La mission est construite en deux phases. La première phase permettra de cartographier deux fois par jour le niveau de la mer de zones choisies sur une bande d’environ 120 km de large, contre une bande de 10 km de large tous les 20 jours avec les altimètres actuels. La seconde phase de la mission fournira les mêmes cartes mais sur l’ensemble du globe terrestre avec une fréquence maximale de 20 jours.
« Avec SWOT, nous observerons non seulement la variabilité lente de l’océan associée par exemple aux tourbillons générés par le Gulf Stream qui transportent des nutriments, mélangent les couches d’eau au fil des semaines et des mois, mais aussi la variabilité rapide quotidienne du niveau de la mer liée par exemple aux effets de la marée sur les différentes couches de la colonne d’eau », explique-t-il. C’est la première fois que nous aurons accès à ces deux échelles de variabilités qui se superposent dans la nature. Nous devrons savoir distinguer les signatures de chacune pour mieux mesurer leurs impacts respectifs d’une part, et combinés d’autre part, sur le fonctionnement de l’océan. »
De la même manière, SWOT observera les eaux littorales avec une précision beaucoup plus fine que les satellites actuels, comme pour les lacs et les rivières.

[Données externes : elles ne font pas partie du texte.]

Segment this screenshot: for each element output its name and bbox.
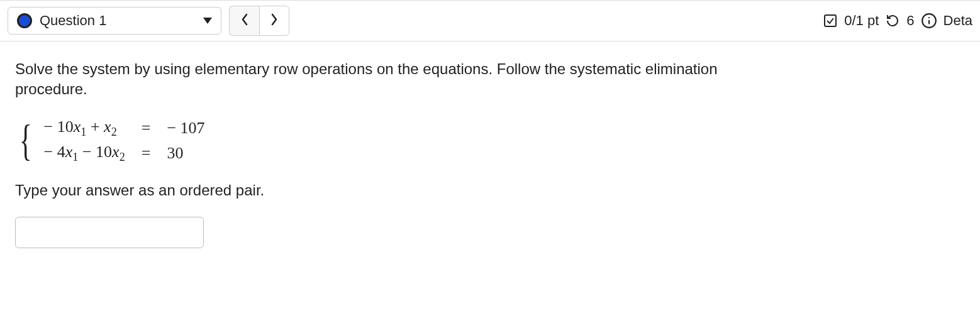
caret-down-icon (203, 18, 212, 24)
question-nav (229, 6, 289, 36)
equation-lhs: − 10x1 + x2 (44, 117, 125, 139)
svg-rect-0 (825, 15, 836, 26)
status-dot-icon (17, 13, 32, 28)
retry-icon (885, 13, 900, 28)
question-body: Solve the system by using elementary row… (0, 41, 980, 266)
question-header-bar: Question 1 0/1 pt 6 Deta (0, 0, 980, 41)
check-icon (823, 13, 838, 28)
points-text: 0/1 pt (844, 13, 879, 29)
svg-point-2 (928, 17, 929, 18)
equals-sign: = (142, 119, 151, 138)
info-icon[interactable] (921, 13, 937, 29)
equation-system: { − 10x1 + x2 = − 107 − 4x1 − 10x2 = 30 (15, 117, 965, 164)
question-label: Question 1 (40, 13, 106, 29)
equals-sign: = (142, 144, 151, 163)
details-label[interactable]: Deta (944, 13, 972, 29)
answer-instruction: Type your answer as an ordered pair. (15, 182, 965, 199)
chevron-left-icon (240, 13, 249, 29)
equation-rhs: 30 (167, 144, 204, 163)
next-question-button[interactable] (259, 6, 289, 36)
chevron-right-icon (270, 13, 279, 29)
attempts-text: 6 (906, 13, 914, 29)
equation-rhs: − 107 (167, 119, 204, 138)
question-selector[interactable]: Question 1 (8, 7, 221, 35)
question-meta: 0/1 pt 6 Deta (823, 13, 972, 29)
left-brace-icon: { (19, 123, 32, 158)
equation-lhs: − 4x1 − 10x2 (44, 143, 125, 164)
prev-question-button[interactable] (229, 6, 259, 36)
question-prompt: Solve the system by using elementary row… (15, 59, 770, 100)
answer-input[interactable] (15, 217, 204, 248)
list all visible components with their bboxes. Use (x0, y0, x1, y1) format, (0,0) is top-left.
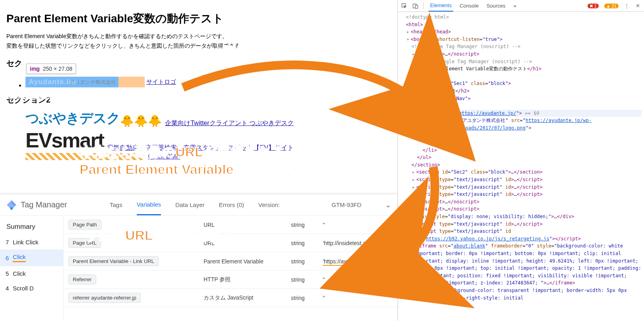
devtools-tab-sources[interactable]: Sources (485, 0, 507, 11)
kebab-icon[interactable]: ⋮ (623, 3, 630, 9)
devtools-tab-console[interactable]: Console (458, 0, 480, 11)
inspect-tooltip: img 250 × 27.08 (26, 64, 76, 74)
page-title: Parent Element Variable変数の動作テスト (6, 11, 391, 26)
chevron-down-icon[interactable]: ⌄ (385, 201, 391, 209)
svg-rect-5 (415, 5, 418, 8)
devtools-toolbar: Elements Console Sources » ✖ 1 ▲ 21 ⋮ ✕ (398, 0, 644, 12)
svg-point-2 (10, 207, 13, 210)
gtm-event-item[interactable]: 5Click (0, 266, 63, 281)
dom-tree[interactable]: <!doctype html> <html> ▸<head>…</head> ▾… (398, 12, 644, 321)
tab-errors[interactable]: Errors (0) (219, 195, 244, 215)
devtools-tab-more[interactable]: » (512, 0, 518, 11)
quickdmp-logo (25, 153, 145, 160)
sitelogo-link[interactable]: サイトロゴ (146, 78, 176, 86)
logo-image[interactable]: Ayudante.Inc アユダンテ株式会社 (25, 77, 145, 87)
gtm-event-item[interactable]: 6Click (0, 249, 63, 266)
device-icon[interactable] (412, 3, 419, 9)
page-desc: Parent Element Variable変数がきちんと動作するかを確認する… (6, 32, 391, 51)
table-row[interactable]: referrer ayudante-referrer.jpカスタム JavaSc… (64, 289, 398, 307)
gtm-logo: Tag Manager (6, 200, 110, 210)
tab-tags[interactable]: Tags (110, 195, 122, 215)
selected-node[interactable]: ▾<a href="https://ayudante.jp/"> == $0 (400, 110, 642, 117)
list-item: Ayudante.Inc アユダンテ株式会社 サイトロゴ (25, 77, 391, 87)
link-tsubuyaki[interactable]: 企業向けTwitterクライアント つぶやきデスク (165, 119, 294, 128)
summary-heading[interactable]: Summary (0, 219, 63, 235)
gtm-event-item[interactable]: 7Link Click (0, 235, 63, 249)
gtm-event-list: Summary 7Link Click6Click5Click4Scroll D (0, 216, 64, 321)
page-left: Parent Element Variable変数の動作テスト Parent E… (0, 0, 398, 321)
gtm-debug-panel: Tag Manager Tags Variables Data Layer Er… (0, 194, 398, 321)
tagmanager-icon (6, 200, 17, 210)
devtools-panel: Elements Console Sources » ✖ 1 ▲ 21 ⋮ ✕ … (398, 0, 644, 321)
link-evsmart[interactable]: 電気自動車の充電器検索、充電スタンド・スポット【EV】サイト (107, 144, 293, 152)
table-row[interactable]: Page PathURLstring'' (64, 216, 398, 234)
variables-table: Page PathURLstring''Page URLURLstring'ht… (64, 216, 398, 307)
close-icon[interactable]: ✕ (634, 3, 641, 9)
devtools-tab-elements[interactable]: Elements (429, 0, 453, 12)
tab-variables[interactable]: Variables (137, 195, 161, 215)
link-quickdmp[interactable]: Quick DMP (148, 153, 180, 160)
inspect-icon[interactable] (401, 3, 407, 9)
tab-datalayer[interactable]: Data Layer (175, 195, 204, 215)
gtm-event-item[interactable]: 4Scroll D (0, 281, 63, 296)
evsmart-logo: EVsmart (25, 128, 104, 152)
table-row[interactable]: ReferrerHTTP 参照string'' (64, 271, 398, 289)
gtm-container-id: GTM-93FD (332, 201, 361, 208)
tsubuyaki-logo: つぶやきデスク (25, 109, 120, 128)
tab-version: Version: (258, 195, 280, 215)
table-row[interactable]: Parent Element Variable - Link URLParent… (64, 252, 398, 271)
warning-badge[interactable]: ▲ 21 (604, 3, 619, 9)
table-row[interactable]: Page URLURLstring'http://insidetest.ayud… (64, 234, 398, 252)
gtm-tabs: Tags Variables Data Layer Errors (0) Ver… (110, 195, 280, 215)
error-badge[interactable]: ✖ 1 (588, 3, 599, 9)
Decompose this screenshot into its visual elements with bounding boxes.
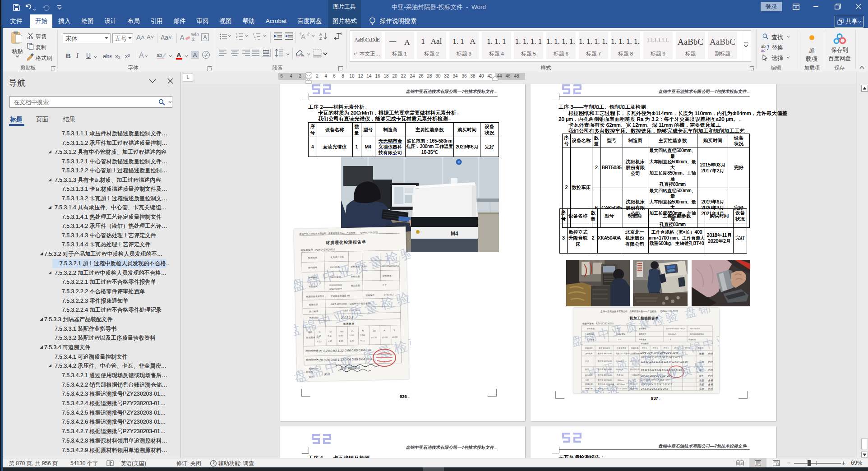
svg-text:24.2 24.2 24.2 24.1 24.2: 24.2 24.2 24.2 24.1 24.2 bbox=[641, 388, 668, 390]
svg-text:20°6′ 20°5′ 20°6′ 20°5′ 20°6′: 20°6′ 20°5′ 20°6′ 20°5′ 20°6′ 20°5′ bbox=[641, 351, 679, 354]
svg-text:外径千分尺: 外径千分尺 bbox=[630, 360, 640, 362]
svg-text:样件3: 样件3 bbox=[663, 347, 669, 349]
svg-text:检测数据: 检测数据 bbox=[641, 342, 649, 345]
svg-text:S: S bbox=[393, 329, 395, 332]
svg-text:深一边 24mm: 深一边 24mm bbox=[616, 388, 628, 390]
svg-text:取样位置: 取样位置 bbox=[351, 275, 360, 278]
svg-text:ZYJC-017: ZYJC-017 bbox=[383, 293, 394, 296]
svg-text:铣床 B-400K: 铣床 B-400K bbox=[597, 388, 609, 390]
svg-text:M4: M4 bbox=[451, 231, 458, 237]
svg-text:样品编号: 样品编号 bbox=[309, 285, 318, 288]
svg-text:合格: 合格 bbox=[708, 379, 713, 382]
svg-text:内孔锥度: 内孔锥度 bbox=[585, 374, 593, 376]
svg-text:84.19 84.22 84.21 84.19 84.19: 84.19 84.22 84.21 84.19 84.19 84.10 bbox=[641, 369, 682, 371]
svg-text:≤0.30: ≤0.30 bbox=[371, 336, 377, 339]
svg-text:抽检数量: 抽检数量 bbox=[638, 338, 646, 341]
svg-text:Φ130 圆钢: Φ130 圆钢 bbox=[616, 333, 625, 335]
svg-text:6: 6 bbox=[670, 338, 671, 341]
svg-text:数控车 BRT5085: 数控车 BRT5085 bbox=[598, 360, 612, 362]
svg-text:吴超: 吴超 bbox=[699, 388, 704, 390]
svg-text:样件5: 样件5 bbox=[685, 347, 690, 349]
svg-text:1.10: 1.10 bbox=[339, 339, 343, 342]
svg-text:三坐标测量机: 三坐标测量机 bbox=[630, 352, 642, 355]
svg-text:材料规格: 材料规格 bbox=[586, 333, 595, 336]
svg-text:2 个: 2 个 bbox=[383, 283, 387, 286]
svg-text:牙型角度: 牙型角度 bbox=[585, 352, 593, 355]
svg-text:外径: 外径 bbox=[585, 360, 589, 362]
svg-text:Φ130 圆钢: Φ130 圆钢 bbox=[330, 276, 341, 279]
svg-text:合格: 合格 bbox=[708, 360, 713, 363]
svg-text:生产数量: 生产数量 bbox=[587, 338, 595, 341]
svg-text:0.21 0.28 0.93 1.12 0.06 0.05: 0.21 0.28 0.93 1.12 0.06 0.05 0.04 0.01 bbox=[316, 348, 372, 353]
svg-text:110mm: 110mm bbox=[618, 379, 624, 381]
svg-text:吴超: 吴超 bbox=[699, 379, 704, 382]
svg-text:角度 20°: 角度 20° bbox=[616, 374, 624, 376]
svg-text:Cr: Cr bbox=[351, 330, 354, 332]
svg-text:样件4: 样件4 bbox=[674, 347, 679, 349]
svg-text:键槽深度: 键槽深度 bbox=[585, 388, 593, 390]
svg-text:3: 3 bbox=[236, 38, 238, 40]
svg-text:卡瓦: 卡瓦 bbox=[616, 328, 620, 330]
svg-text:0.23: 0.23 bbox=[317, 340, 322, 343]
svg-text:材料牌号: 材料牌号 bbox=[308, 266, 317, 269]
svg-text:长度: 长度 bbox=[585, 379, 589, 381]
svg-text:62*12mm: 62*12mm bbox=[617, 383, 625, 385]
svg-text:C: C bbox=[319, 331, 320, 333]
svg-text:工艺加工设备: 工艺加工设备 bbox=[598, 347, 610, 349]
svg-text:检 测 数 据: 检 测 数 据 bbox=[343, 322, 355, 326]
svg-text:Ti: Ti bbox=[362, 329, 364, 332]
svg-text:全谱直读光谱仪 M4: 全谱直读光谱仪 M4 bbox=[331, 294, 351, 298]
svg-text:合格: 合格 bbox=[708, 352, 713, 355]
svg-text:20° 20° 20°2′ 20°1′ 20° 2: 20° 20° 20°2′ 20°1′ 20° 20° bbox=[641, 374, 671, 377]
svg-text:检验员: 检验员 bbox=[698, 347, 704, 350]
svg-text:0.17: 0.17 bbox=[317, 335, 322, 337]
svg-text:杂兵: 杂兵 bbox=[699, 369, 704, 371]
svg-text:合格: 合格 bbox=[708, 383, 713, 386]
svg-text:键槽长宽: 键槽长宽 bbox=[585, 383, 593, 385]
svg-text:吴超: 吴超 bbox=[699, 360, 704, 363]
svg-text:三坐标测量仪: 三坐标测量仪 bbox=[630, 374, 642, 377]
svg-text:PZY230203: PZY230203 bbox=[690, 328, 700, 330]
svg-text:113.92 114.1 113.16 113.97 114: 113.92 114.1 113.16 113.97 114.04 113.95 bbox=[641, 360, 688, 363]
svg-text:吴超: 吴超 bbox=[699, 383, 704, 386]
svg-text:雅鹏: 雅鹏 bbox=[699, 352, 704, 355]
svg-text:材料本体: 材料本体 bbox=[382, 274, 392, 277]
svg-text:0.20 0.26 0.98 1.13 0.06 0.95: 0.20 0.26 0.98 1.13 0.06 0.95 0.04 0.03 bbox=[317, 357, 372, 362]
svg-text:ab: ab bbox=[157, 52, 162, 58]
svg-text:GB/T 4336-2016《碳素钢和中低合金钢》: GB/T 4336-2016《碳素钢和中低合金钢》 bbox=[331, 302, 372, 306]
svg-text:执行标准: 执行标准 bbox=[309, 310, 318, 313]
svg-text:化学成分分析: 化学成分分析 bbox=[331, 255, 344, 259]
svg-text:Z: Z bbox=[319, 36, 322, 40]
svg-text:内径: 内径 bbox=[585, 368, 589, 370]
svg-text:零件图号: 零件图号 bbox=[639, 328, 647, 330]
svg-text:合格: 合格 bbox=[708, 374, 713, 377]
svg-text:内径百分表: 内径百分表 bbox=[630, 368, 640, 370]
svg-text:检验项目: 检验项目 bbox=[585, 347, 593, 350]
svg-text:数显卡尺: 数显卡尺 bbox=[630, 388, 638, 390]
svg-text:样件1: 样件1 bbox=[642, 347, 647, 349]
svg-text:检验依据: 检验依据 bbox=[309, 303, 318, 306]
svg-text:≤0.30: ≤0.30 bbox=[392, 336, 398, 338]
svg-text:合格: 合格 bbox=[708, 369, 713, 371]
svg-text:62X12 62X12 62X12 62X12: 62X12 62X12 62X12 62X12 bbox=[641, 383, 672, 386]
svg-text:样品数量: 样品数量 bbox=[351, 284, 360, 287]
svg-text:110 110 110 110 110 110: 110 110 110 110 110 110 bbox=[641, 379, 669, 382]
svg-text:Mn: Mn bbox=[340, 330, 343, 332]
svg-text:1.30: 1.30 bbox=[350, 339, 354, 342]
svg-text:设备编号: 设备编号 bbox=[365, 294, 374, 296]
svg-text:Si: Si bbox=[329, 330, 332, 333]
svg-text:数控车 BRT5085: 数控车 BRT5085 bbox=[598, 352, 612, 355]
svg-text:检验结论: 检验结论 bbox=[309, 367, 318, 370]
svg-text:1.00: 1.00 bbox=[349, 334, 354, 337]
svg-text:WZCD22092301: WZCD22092301 bbox=[690, 333, 704, 335]
svg-text:0.80: 0.80 bbox=[339, 334, 343, 337]
svg-text:Φ114±0.2: Φ114±0.2 bbox=[616, 360, 624, 362]
svg-text:备注: 备注 bbox=[309, 375, 314, 378]
svg-text:材料规格: 材料规格 bbox=[308, 276, 318, 279]
svg-text:Y445DS/D5114 ×55-22: Y445DS/D5114 ×55-22 bbox=[666, 328, 686, 330]
svg-text:120: 120 bbox=[618, 338, 621, 341]
svg-text:WZCD22092301: WZCD22092301 bbox=[382, 264, 399, 268]
svg-text:P: P bbox=[383, 329, 385, 332]
svg-text:Cu: Cu bbox=[373, 329, 376, 332]
svg-text:0.17: 0.17 bbox=[328, 334, 332, 337]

« Nous aurons pour la première fois des données haute résolution sur le niveau de la mer sur les premiers kilomètres depuis les côtes jusqu’à 50 mètres de profondeur, précise Guillaume Charria, chercheur en océanographie physique à l’Ifremer. Nous pourrons ainsi étudier en détails ces mêmes structures (tourbillons, courants, panaches de fleuves), leurs mécanismes et leurs impacts sur ces écosystèmes particulièrement riches en biodiversité.
Définir les algorithmes de traitement des données
Membres de l’équipe scientifique de la mission, des scientifiques de l’Ifremer participent depuis plus d’une dizaine d’années aux choix à opérer en termes de nature de l’orbite, de fréquence d’échantillonnage et de traitement du signal qui sera réalisé par le nouvel instrument KaRIn. Ils cherchent ainsi à mieux caractériser la manière dont le signal émis par le radar se réfléchit à la surface de l’eau en fonction des champs de vagues, des courants, des tourbillons… Comprendre l’impact de ces facteurs sur le signal reçu par SWOT est essentiel pour adapter les algorithmes d’analyse des données altimétriques à cette nouvelle configuration.
Une campagne au printemps pour calibrer les données en mer
Au printemps 2023, l’Ifremer et le Shom mèneront conjointement la campagne océanographique C-SWOT qui permettra de calibrer et valider les mesures du satellite. A bord de deux navires, l’Atalante et le Téthys, les scientifiques valideront in situ les mesures du niveau de la mer prises par le satellite à l’aide d’une panoplie d’instruments : des sondes remorquées pour cartographier les variations de température et de salinité et en déduire les variations du niveau de la mer, des drones de surface et des bouées dérivantes pour mesurer les courants et les vagues. Autant de données qui seront ensuite confrontées à celles de SWOT.
Les premières données devraient être accessibles à l’été 2023. Au fil de ses 3 années de service, SWOT alimentera les projets de recherche de la communauté scientifique du monde entier pour plusieurs décennies.